Git cherry-pick ao resgate

Eu li em algum lugar que só se você estiver muito determinado a deletar algo de um repositório Git para conseguir, e ainda assim você vai sofrer bastante. Ainda bem, por que hoje eu quase destruo um projeto.

Em momentos de muita inspiração eu saio programando como se não houvesse amanhã e nesse rampage eu acabo esquecendo de fazer commits. Para evitar aqueles commits enormes, que modificam o sistema inteiro, eu prefiro selecionar manualmente as modificações, fazendo agrupamentos lógicos e commitando um por um. Para isso, eu uso o app do Github. Com ele, consigo selecionar os arquivos, visualizar as alterações e até mesmo selecionar as linhas individuais. É bem útil.

Screen Shot 2015-11-25 at 2.46.42 AM

E num desses dias, eu estava selecionando os arquivos e, por algum motivo, o botão de Undo ficou com o foco (como na imagem). Acontece que algumas vezes quando você seleciona outra janela, o foco continua no botão. Significa que quando eu fui de volta pro meu editor e comecei a apertar Enter, eu estava de fato pressionando o botão de undo. Ótimo. Eu devo ter apertado o Enter umas vinte vezes antes de me tocar que não era o meu computador travado e sim o foco em outra janela, já acontecera outras vezes. E quando voltei no Github lá estavam todos os meus commits desfeitos.

Na hora bateu um desespero, pensei que tinha perdido dias de trabalho. Mas lembrei que tem que ser MUITO incompetente pra perder algo no Git. E foi assim que descobri o cherry-pick. Explico. O botão de Undo do Github nada mais faz do que executar um git reset --soft HEAD~. Isso desfaz o último commit, mas mantém as modificações nos arquivos. Mas agora, com vinte commits, vários arquivos para serem analizados eu não queria ter que olhar arquivo por arquivo para achar as modificações, agrupar e recommitar tudo.
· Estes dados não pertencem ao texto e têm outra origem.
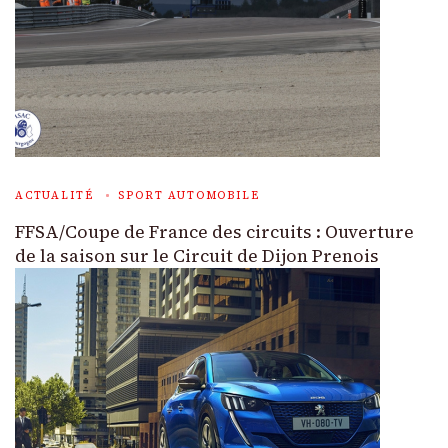
ACTUALITÉ
SPORT AUTOMOBILE
FFSA/Coupe de France des circuits : Ouverture
de la saison sur le Circuit de Dijon Prenois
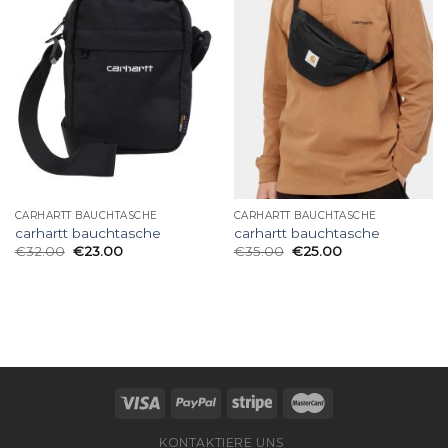
CARHARTT BAUCHTASCHE
CARHARTT BAUCHTASCHE
carhartt bauchtasche
carhartt bauchtasche
€
32.00
€
23.00
€
35.00
€
25.00
KONTAKTIERE UNS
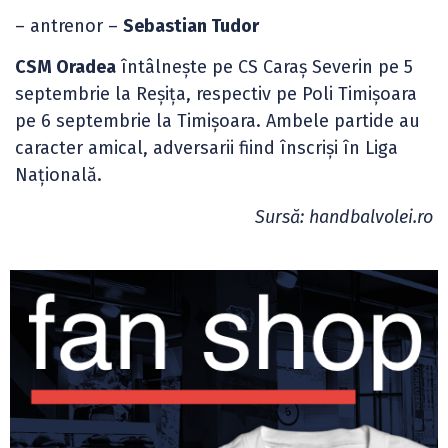
– antrenor –
Sebastian Tudor
CSM Oradea
întâlnește pe CS Caraș Severin pe 5
septembrie la Reșița, respectiv pe Poli Timișoara
pe 6 septembrie la Timișoara. Ambele partide au
caracter amical, adversarii fiind înscriși în Liga
Națională.
Sursă: handbalvolei.ro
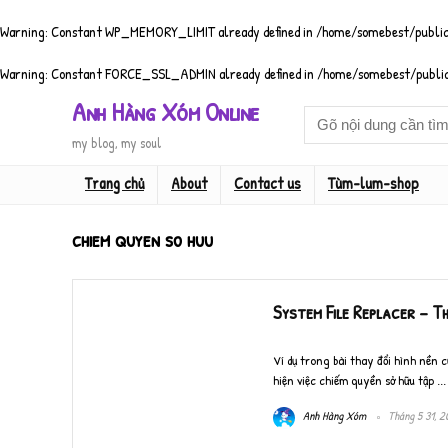
Warning
: Constant WP_MEMORY_LIMIT already defined in
/home/somebest/public
Warning
: Constant FORCE_SSL_ADMIN already defined in
/home/somebest/public
Anh Hàng Xóm Online
my blog, my soul
Trang chủ
About
Contact us
Tùm-lum-shop
chiem quyen so huu
System File Replacer – T
Ví dụ trong bài thay đổi hình nền c
hiện việc chiếm quyền sở hữu tập ...
Anh Hàng Xóm
Tháng 5 31, 2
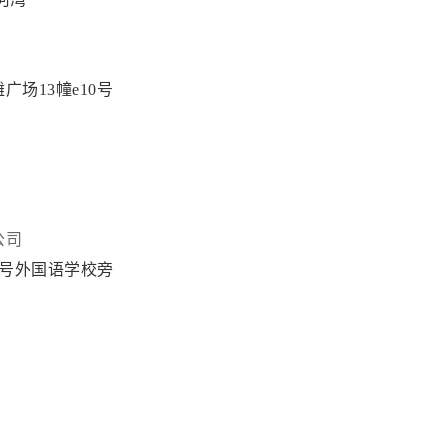
场13幢e10号
公司
0号外国语学校旁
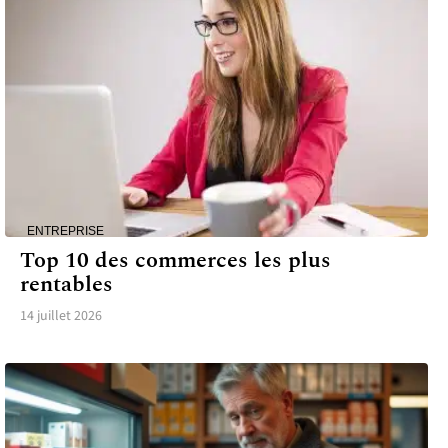
ENTREPRISE
Top 10 des commerces les plus
rentables
14 juillet 2026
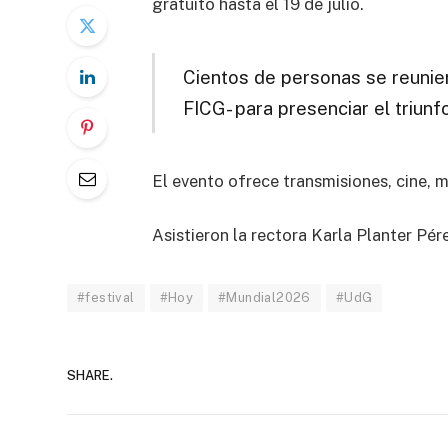
gratuito hasta el 19 de julio.
Cientos de personas se reunier
FICG- para presenciar el triunf
El evento ofrece transmisiones, cine, 
Asistieron la rectora Karla Planter Pére
#festival
#Hoy
#Mundial2026
#UdG
SHARE.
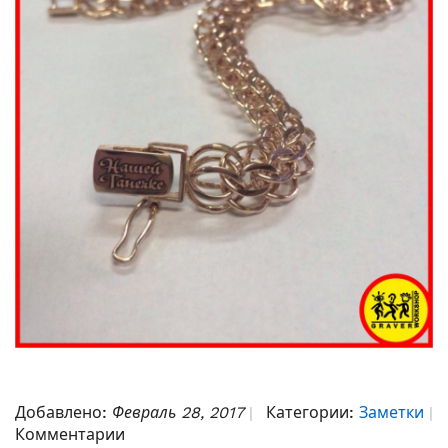
Добавлено:
Февраль 28, 2017
Категории:
Заметки
Комментарии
Aí entra o cherry-pick. O git cherry-pick permite que você selecione um commit qualquer e aplique como um novo commit no HEAD. Com isso, bastava eu encontrar de alguma forma os hashes dos vinte commits desfeitos. Como? Se você for mais esperto que eu, mantém o seu repositório sempre sincronizado com o origin. Nesse caso, bastava ir no origin e pegar os hashes dos commits. Como eu não tinha sincronizado a branch que estava trabalhando, não tinha esse luxo. A alternativa é tão simples quanto: git reflog. O git reflog mantém um registro das referências mais recentes. Então bastava eu encontrar as referências de commits e pegar o hash. Depois, foi questão de executar git cherry-pick commit-hash vinte vezes e pronto: meu trabalho estava a salvo.

Só sendo muito, mas muito incompetente pra conseguir perder algo no Git.